While Whitefield had an impact throughout the British Isles, his greatest ministry was in the colonies. He started an orphanage in Georgia that became a focal point of his attention and fund raising. But he ranged up and down the colonial seaboard preaching in all manner of churches and outdoor venues. The crowd numbers are astonishing. The reactions, again, were intense. Religion excites all kinds of passions, and Whitefield’s style and urgency heightened such passions.

He formed some amazing friendships and alliances. He and Jonathan Edwards, while never close friends, were brothers-in-arms in the cause. He fanned the flames of the Great Awakening. (Excuse the cliché in the last sentence. As Dr.

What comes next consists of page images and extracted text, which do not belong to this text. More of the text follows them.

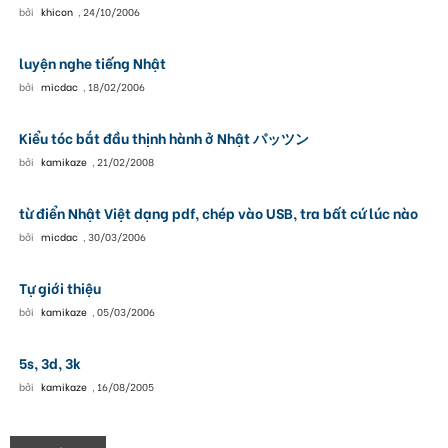
bởi
khicon
,
24/10/2006
luyện nghe tiếng Nhật
bởi
micdac
,
18/02/2006
Kiểu tóc bắt đầu thịnh hành ở Nhật パッツン
bởi
kamikaze
,
21/02/2008
từ điển Nhật Việt dạng pdf, chép vào USB, tra bất cứ lúc nào
bởi
micdac
,
30/03/2006
Tự giới thiệu
bởi
kamikaze
,
05/03/2006
5s, 3d, 3k
bởi
kamikaze
,
16/08/2005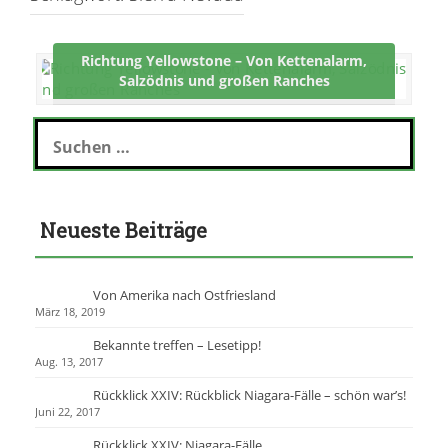
Richtung Yellowstone – Von Kettenalarm,
Salzödnis und großen Ranches
S
u
c
h
e
Neueste Beiträge
n
n
a
c
Von Amerika nach Ostfriesland
h
März 18, 2019
:
Bekannte treffen – Lesetipp!
Aug. 13, 2017
Rückklick XXIV: Rückblick Niagara-Fälle – schön war’s!
Juni 22, 2017
Rückklick XXIV: Niagara-Fälle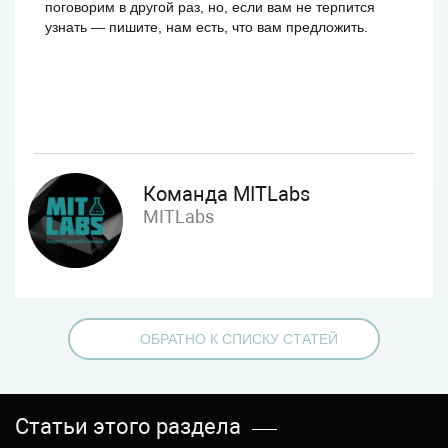
поговорим в другой раз, но, если вам не терпится
узнать — пишите, нам есть, что вам предложить.
ПОДРОБНЕЕ ОБ SMM MITLABS
Команда MITLabs
MITLabs
ОБРАТНО К СПИСКУ СТАТЕЙ
Статьи этого раздела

Tom Wagy often says, “Avoid clichés like the plague.”) The most interesting friendship was between Whitefield and Benjamin Franklin. Both men were supportive of each other, but in spite of Whitefield’s witnessing to Franklin, the great inventor clung fast to his Deistic religion.

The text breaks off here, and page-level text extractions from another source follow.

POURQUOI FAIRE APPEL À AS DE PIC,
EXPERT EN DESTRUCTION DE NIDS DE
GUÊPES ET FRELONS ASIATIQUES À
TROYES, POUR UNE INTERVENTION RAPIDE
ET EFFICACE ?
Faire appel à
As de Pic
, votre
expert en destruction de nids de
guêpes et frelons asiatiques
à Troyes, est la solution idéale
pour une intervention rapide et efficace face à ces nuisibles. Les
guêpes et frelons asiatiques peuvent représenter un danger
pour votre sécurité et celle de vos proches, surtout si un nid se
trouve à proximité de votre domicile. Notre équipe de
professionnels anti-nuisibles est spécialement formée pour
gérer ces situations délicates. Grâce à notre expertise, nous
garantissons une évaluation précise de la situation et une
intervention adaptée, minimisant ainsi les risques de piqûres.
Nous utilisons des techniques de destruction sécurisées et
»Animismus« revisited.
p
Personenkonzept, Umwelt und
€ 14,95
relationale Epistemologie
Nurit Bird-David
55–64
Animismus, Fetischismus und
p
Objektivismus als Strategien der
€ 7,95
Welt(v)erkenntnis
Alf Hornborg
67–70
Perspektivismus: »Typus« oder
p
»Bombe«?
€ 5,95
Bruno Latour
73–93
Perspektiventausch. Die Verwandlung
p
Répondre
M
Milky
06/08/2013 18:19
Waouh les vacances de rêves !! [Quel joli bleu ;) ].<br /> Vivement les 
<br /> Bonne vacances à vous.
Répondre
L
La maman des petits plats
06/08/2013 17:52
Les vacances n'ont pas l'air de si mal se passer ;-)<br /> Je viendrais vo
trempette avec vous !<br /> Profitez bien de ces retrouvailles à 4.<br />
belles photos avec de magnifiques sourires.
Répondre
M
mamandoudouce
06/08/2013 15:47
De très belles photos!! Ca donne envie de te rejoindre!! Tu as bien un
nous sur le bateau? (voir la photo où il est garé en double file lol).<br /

A very instructive aspect of the biography was Whitefield’s blind eye toward slavery. It is a harsh reminder that we are all people of our times, and while Whitefield was good about preaching the gospel to African-Americans, he not only accepted slavery but took advantage of it when it came to finding workers on the plantation connected to his orphanage.

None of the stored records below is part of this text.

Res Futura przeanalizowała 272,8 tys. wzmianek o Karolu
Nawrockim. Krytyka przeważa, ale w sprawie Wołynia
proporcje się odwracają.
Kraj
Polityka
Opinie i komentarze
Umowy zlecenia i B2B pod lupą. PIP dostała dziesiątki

Of course, a key theme in the interaction between Whitefield and his brothers-in-Christ, the Wesleys, concerned Calvinistic theology.  They butted heads repeatedly over it.  Whitefield was both an evangelist and a Calvinist, as is often pointed out.  The Wesleys were self-professed Arminians.  At times, these fights took both sides to the mat, and both often ended up bloodied, but neither gave ground.  The 18th century had more than its share of theological wars, of which Reformed theology was only one.  The comforting part (besides the fact that I think Whitefield won the theological battle) is that Whitefield and the Wesleys had true times of affirming their brotherhood in Christ and commitment to work together in the greater kingdom issues.

Whitefield was never a great theologian, but one would be amiss to underestimate his many years of Bible study. Those who merely read his sermons cannot grasp how his preaching drew such numbers. He stumbled in many points. His faults as a husband are exceeded only by John Wesley’s faults in the same area. Both could have benefited from a few marriage seminars. Like many of us, he grew older, heavier, and less able to whip up the same kind of zeal, crowds, and results in his older years. But he never gave up, never dulled the Bible centered message, and never conformed to a faith that was institutional rather than personal.

He is a hero of the faith. Flawed, quirky, and sometimes inspired by zeal without prudence. The fault lines are in the book, but so are the qualities. God grant that we could all learn from this man.

Post Script:  I recently purchased a copy of Dr. Kidd’s biography of Patrick Henry, and I hope to get a copy of his latest book American Colonial History: Clashing Cultures and Faith.  I believe Dr. Kidd is emerging, with already having quite a few fine books, as one of the premier historians on American colonial and religious history.  He is what I want to be when I grow up.